Page-level text extractions
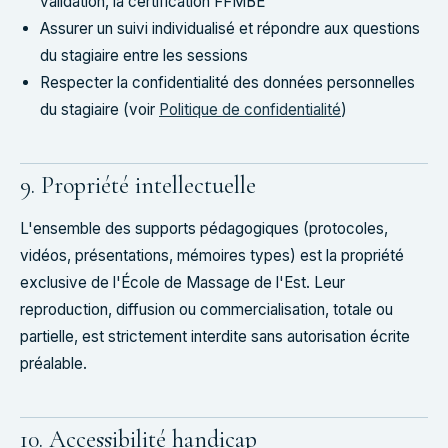
validation, la certification FFMBE
Assurer un suivi individualisé et répondre aux questions
du stagiaire entre les sessions
Respecter la confidentialité des données personnelles
du stagiaire (voir
Politique de confidentialité
)
9. Propriété intellectuelle
L'ensemble des supports pédagogiques (protocoles,
vidéos, présentations, mémoires types) est la propriété
exclusive de l'École de Massage de l'Est. Leur
reproduction, diffusion ou commercialisation, totale ou
partielle, est strictement interdite sans autorisation écrite
préalable.
10. Accessibilité handicap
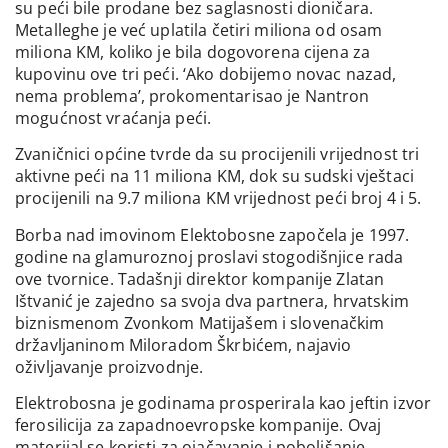
su peći bile prodane bez saglasnosti dioničara.
Metalleghe je već uplatila četiri miliona od osam
miliona KM, koliko je bila dogovorena cijena za
kupovinu ove tri peći. ‘Ako dobijemo novac nazad,
nema problema’, prokomentarisao je Nantron
mogućnost vraćanja peći.
Zvaničnici općine tvrde da su procijenili vrijednost tri
aktivne peći na 11 miliona KM, dok su sudski vještaci
procijenili na 9.7 miliona KM vrijednost peći broj 4 i 5.
Borba nad imovinom Elektobosne započela je 1997.
godine na glamuroznoj proslavi stogodišnjice rada
ove tvornice. Tadašnji direktor kompanije Zlatan
Ištvanić je zajedno sa svoja dva partnera, hrvatskim
biznismenom Zvonkom Matijašem i slovenačkim
državljaninom Miloradom Škrbićem, najavio
oživljavanje proizvodnje.
Elektrobosna je godinama prosperirala kao jeftin izvor
ferosilicija za zapadnoevropske kompanije. Ovaj
materijal se koristi za ojačavanje i poboljšanje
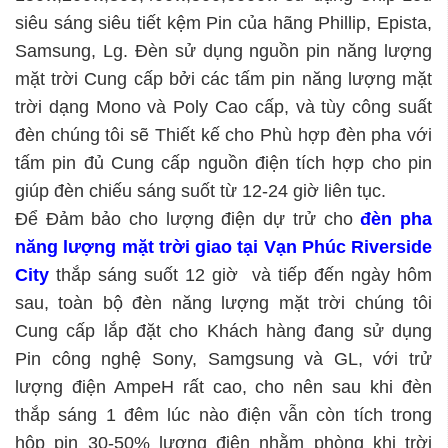
siêu sáng siêu tiết kệm Pin của hãng Phillip, Epista,
Samsung, Lg. Đèn sử dụng nguồn pin năng lượng
mặt trời Cung cấp bởi các tấm pin năng lượng mặt
trời dạng Mono và Poly Cao cấp, và tùy công suất
đèn chúng tôi sẽ Thiết kế cho Phù hợp đèn pha với
tấm pin đủ Cung cấp nguồn điện tích hợp cho pin
giúp đèn chiếu sáng suốt từ 12-24 giờ liên tục.
Để Đảm bảo cho lượng điện dự trử cho
đèn pha
năng lượng mặt trời giao tại Vạn Phúc Riverside
City
thắp sáng suốt 12 giờ và tiếp đến ngày hôm
sau, toàn bộ đèn năng lượng mặt trời chúng tôi
Cung cấp lắp đặt cho Khách hàng đang sử dụng
Pin công nghệ Sony, Samgsung và GL, với trử
lượng điện AmpeH rất cao, cho nên sau khi đèn
thắp sáng 1 đêm lúc nào điện vẫn còn tích trong
hộp pin 30-50% lượng điện nhằm phòng khi trời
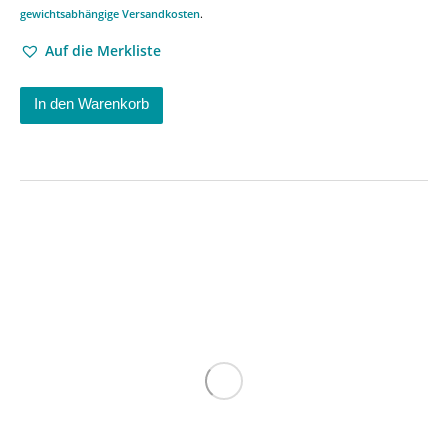
gewichtsabhängige Versandkosten
.
Auf die Merkliste
In den Warenkorb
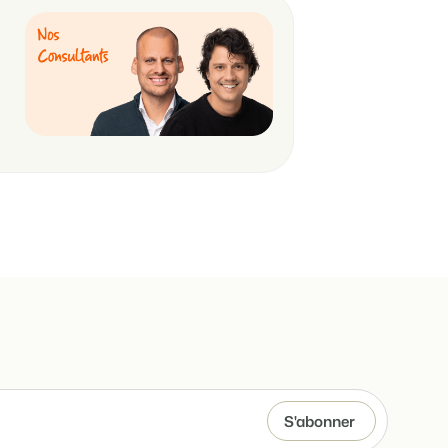
e différents événements
e de vos biens locatifs.
ts
angue.
tions.
tégie de marque et marketing de performance
 !
 de temps
e de Booking Experts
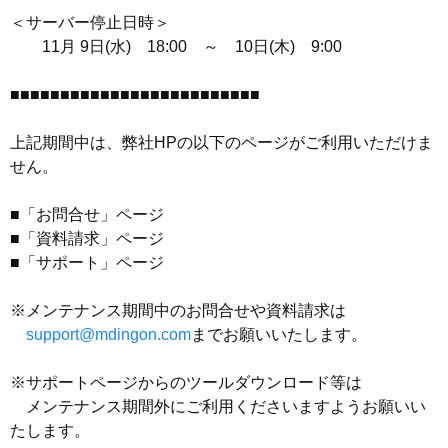
＜サーバー停止日時＞
11月 9日(水) 18:00 ～ 10日(木) 9:00
■■■■■■■■■■■■■■■■■■■■■■■■■
上記期間中は、弊社HPの以下のページがご利用いただけま
せん。
■「お問合せ」ページ
■「資料請求」ページ
■「サポート」ページ
※メンテナンス期間中のお問合せや資料請求は
support@mdingon.com
までお願いいたします。
※サポートページからのツールダウンロード等は
メンテナンス期間外にご利用くださいますようお願いい
たします。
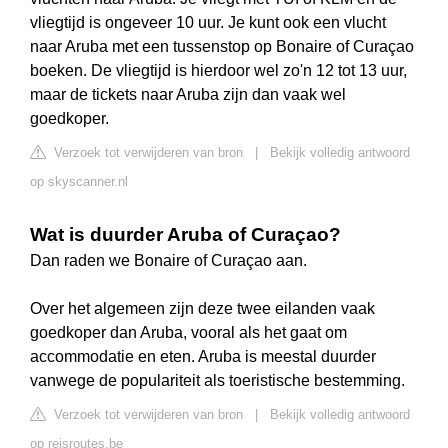
vliegtijd is ongeveer 10 uur. Je kunt ook een vlucht
naar Aruba met een tussenstop op Bonaire of Curaçao
boeken. De vliegtijd is hierdoor wel zo'n 12 tot 13 uur,
maar de tickets naar Aruba zijn dan vaak wel
goedkoper.
Verzoek tot verwijderen van bron
|
Bekijk volledig antwoord
op skyscanner.nl
Wat is duurder Aruba of Curaçao?
Dan raden we Bonaire of Curaçao aan.
Over het algemeen zijn deze twee eilanden vaak
goedkoper dan Aruba, vooral als het gaat om
accommodatie en eten. Aruba is meestal duurder
vanwege de populariteit als toeristische bestemming.
Verzoek tot verwijderen van bron
|
Bekijk volledig antwoord
op reisroutes.be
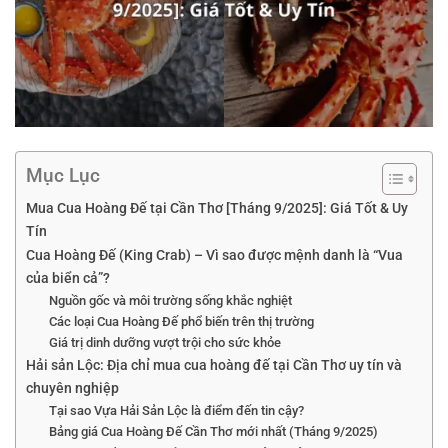
Mục Lục
Mua Cua Hoàng Đế tại Cần Thơ [Tháng 9/2025]: Giá Tốt & Uy
Tín
Cua Hoàng Đế (King Crab) – Vì sao được mệnh danh là “Vua
của biển cả”?
Nguồn gốc và môi trường sống khắc nghiệt
Các loại Cua Hoàng Đế phổ biến trên thị trường
Giá trị dinh dưỡng vượt trội cho sức khỏe
Hải sản Lộc: Địa chỉ mua cua hoàng đế tại Cần Thơ uy tín và
chuyên nghiệp
Tại sao Vựa Hải Sản Lộc là điểm đến tin cậy?
Bảng giá Cua Hoàng Đế Cần Thơ mới nhất (Tháng 9/2025)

Task prompt: Write out the records exactly. Do not carry the pictures over.

Answer to the exercise:
validation, la certification FFMBE
Assurer un suivi individualisé et répondre aux questions
du stagiaire entre les sessions
Respecter la confidentialité des données personnelles
du stagiaire (voir
Politique de confidentialité
)
9. Propriété intellectuelle
L'ensemble des supports pédagogiques (protocoles,
vidéos, présentations, mémoires types) est la propriété
exclusive de l'École de Massage de l'Est. Leur
reproduction, diffusion ou commercialisation, totale ou
partielle, est strictement interdite sans autorisation écrite
préalable.
10. Accessibilité handicap
su peći bile prodane bez saglasnosti dioničara.
Metalleghe je već uplatila četiri miliona od osam
miliona KM, koliko je bila dogovorena cijena za
kupovinu ove tri peći. ‘Ako dobijemo novac nazad,
nema problema’, prokomentarisao je Nantron
mogućnost vraćanja peći.
Zvaničnici općine tvrde da su procijenili vrijednost tri
aktivne peći na 11 miliona KM, dok su sudski vještaci
procijenili na 9.7 miliona KM vrijednost peći broj 4 i 5.
Borba nad imovinom Elektobosne započela je 1997.
godine na glamuroznoj proslavi stogodišnjice rada
ove tvornice. Tadašnji direktor kompanije Zlatan
Ištvanić je zajedno sa svoja dva partnera, hrvatskim
biznismenom Zvonkom Matijašem i slovenačkim
državljaninom Miloradom Škrbićem, najavio
oživljavanje proizvodnje.
Elektrobosna je godinama prosperirala kao jeftin izvor
ferosilicija za zapadnoevropske kompanije. Ovaj
materijal se koristi za ojačavanje i poboljšanje
siêu sáng siêu tiết kệm Pin của hãng Phillip, Epista,
Samsung, Lg. Đèn sử dụng nguồn pin năng lượng
mặt trời Cung cấp bởi các tấm pin năng lượng mặt
trời dạng Mono và Poly Cao cấp, và tùy công suất
đèn chúng tôi sẽ Thiết kế cho Phù hợp đèn pha với
tấm pin đủ Cung cấp nguồn điện tích hợp cho pin
giúp đèn chiếu sáng suốt từ 12-24 giờ liên tục.
Để Đảm bảo cho lượng điện dự trử cho
đèn pha
năng lượng mặt trời giao tại Vạn Phúc Riverside
City
thắp sáng suốt 12 giờ và tiếp đến ngày hôm
sau, toàn bộ đèn năng lượng mặt trời chúng tôi
Cung cấp lắp đặt cho Khách hàng đang sử dụng
Pin công nghệ Sony, Samgsung và GL, với trử
lượng điện AmpeH rất cao, cho nên sau khi đèn
thắp sáng 1 đêm lúc nào điện vẫn còn tích trong
hộp pin 30-50% lượng điện nhằm phòng khi trời
gewichtsabhängige Versandkosten
.
Auf die Merkliste
In den Warenkorb
e différents événements
e de vos biens locatifs.
ts
angue.
tions.
tégie de marque et marketing de performance
 !
 de temps
e de Booking Experts
＜サーバー停止日時＞
11月 9日(水) 18:00 ～ 10日(木) 9:00
■■■■■■■■■■■■■■■■■■■■■■■■■
上記期間中は、弊社HPの以下のページがご利用いただけま
せん。
■「お問合せ」ページ
■「資料請求」ページ
■「サポート」ページ
※メンテナンス期間中のお問合せや資料請求は
support@mdingon.com
までお願いいたします。
※サポートページからのツールダウンロード等は
メンテナンス期間外にご利用くださいますようお願いい
たします。
vliegtijd is ongeveer 10 uur. Je kunt ook een vlucht
naar Aruba met een tussenstop op Bonaire of Curaçao
boeken. De vliegtijd is hierdoor wel zo'n 12 tot 13 uur,
maar de tickets naar Aruba zijn dan vaak wel
goedkoper.
Verzoek tot verwijderen van bron
|
Bekijk volledig antwoord
op skyscanner.nl
Wat is duurder Aruba of Curaçao?
Dan raden we Bonaire of Curaçao aan.
Over het algemeen zijn deze twee eilanden vaak
goedkoper dan Aruba, vooral als het gaat om
accommodatie en eten. Aruba is meestal duurder
vanwege de populariteit als toeristische bestemming.
Verzoek tot verwijderen van bron
|
Bekijk volledig antwoord
op reisroutes.be
Mục Lục
Mua Cua Hoàng Đế tại Cần Thơ [Tháng 9/2025]: Giá Tốt & Uy
Tín
Cua Hoàng Đế (King Crab) – Vì sao được mệnh danh là “Vua
của biển cả”?
Nguồn gốc và môi trường sống khắc nghiệt
Các loại Cua Hoàng Đế phổ biến trên thị trường
Giá trị dinh dưỡng vượt trội cho sức khỏe
Hải sản Lộc: Địa chỉ mua cua hoàng đế tại Cần Thơ uy tín và
chuyên nghiệp
Tại sao Vựa Hải Sản Lộc là điểm đến tin cậy?
Bảng giá Cua Hoàng Đế Cần Thơ mới nhất (Tháng 9/2025)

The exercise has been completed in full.